13 thoughts on “I Need You | Supporting a Loved One through Pregnancy Loss

  1. I lost a two month old son in 2006 after open heart surgery. It was the hardest thing I’ve ever had to go through. 2nd would be having to take my teenage daughter back to that same hospital where we lost him, for her to under go a heart surgery. For me the nicest thing is simply when people remember. There are a few people who take time to send me encouraging letters and notes around the time of year that we lost him because they know I’m going to be lost in a fog of depression. Don’t be afraid to let your friends know that even though their little ones lives lasted but a moment, it was important. Their lives mattered and you remember.

    1. I am so sorry for the death of your precious son. I can’t imagine the sadness that lingers. My in-laws list their two year old son when he ran out in front of a truck. My mother in law also says it gives comfort when people remember. Thank you for sharing your heart and for giving us all your wisdom. Blessings to you.

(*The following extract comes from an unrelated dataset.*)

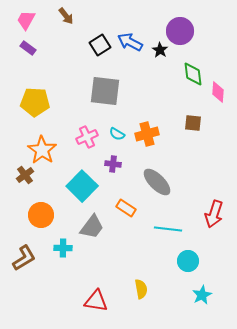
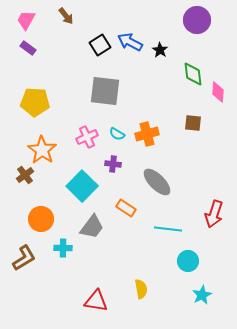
purple circle: moved 17 px right, 11 px up
orange circle: moved 4 px down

  2. Thanks for these tips. Often in these circumstance, people want to offer support in some way but don’t know what to do. These solid tips offers several ways we have can help women during a difficult time.

  3. Sarah, this is a beautiful post and it adds so much to today’s conversation of “I need you.” Thank you for showing us how to love in the best ways in a hard place.

    I’m so grateful you are a part of the #livefreeThursday conversation. What a blessing!

  4. As someone who has experienced loss by not having a uterus, we need these too. Thank you for your heart. Virtual hug with an extra tight squeeze is coming your way with a gentle, “I’m so sorry,” to accompany. May God use you to bring light to those who have experienced the same loss.

  5. Sarah, your words are powerful. You’ve experience much pain, and I’m sorry you have. Yet God is extending hope and healing to others through your experience and words. I’m so glad I’m the one following you at Suzie’s today. Your words have blessed me and prompted me to act. I pray God continues to prompt you to share and to help others who are going through similar experiences. Bless you.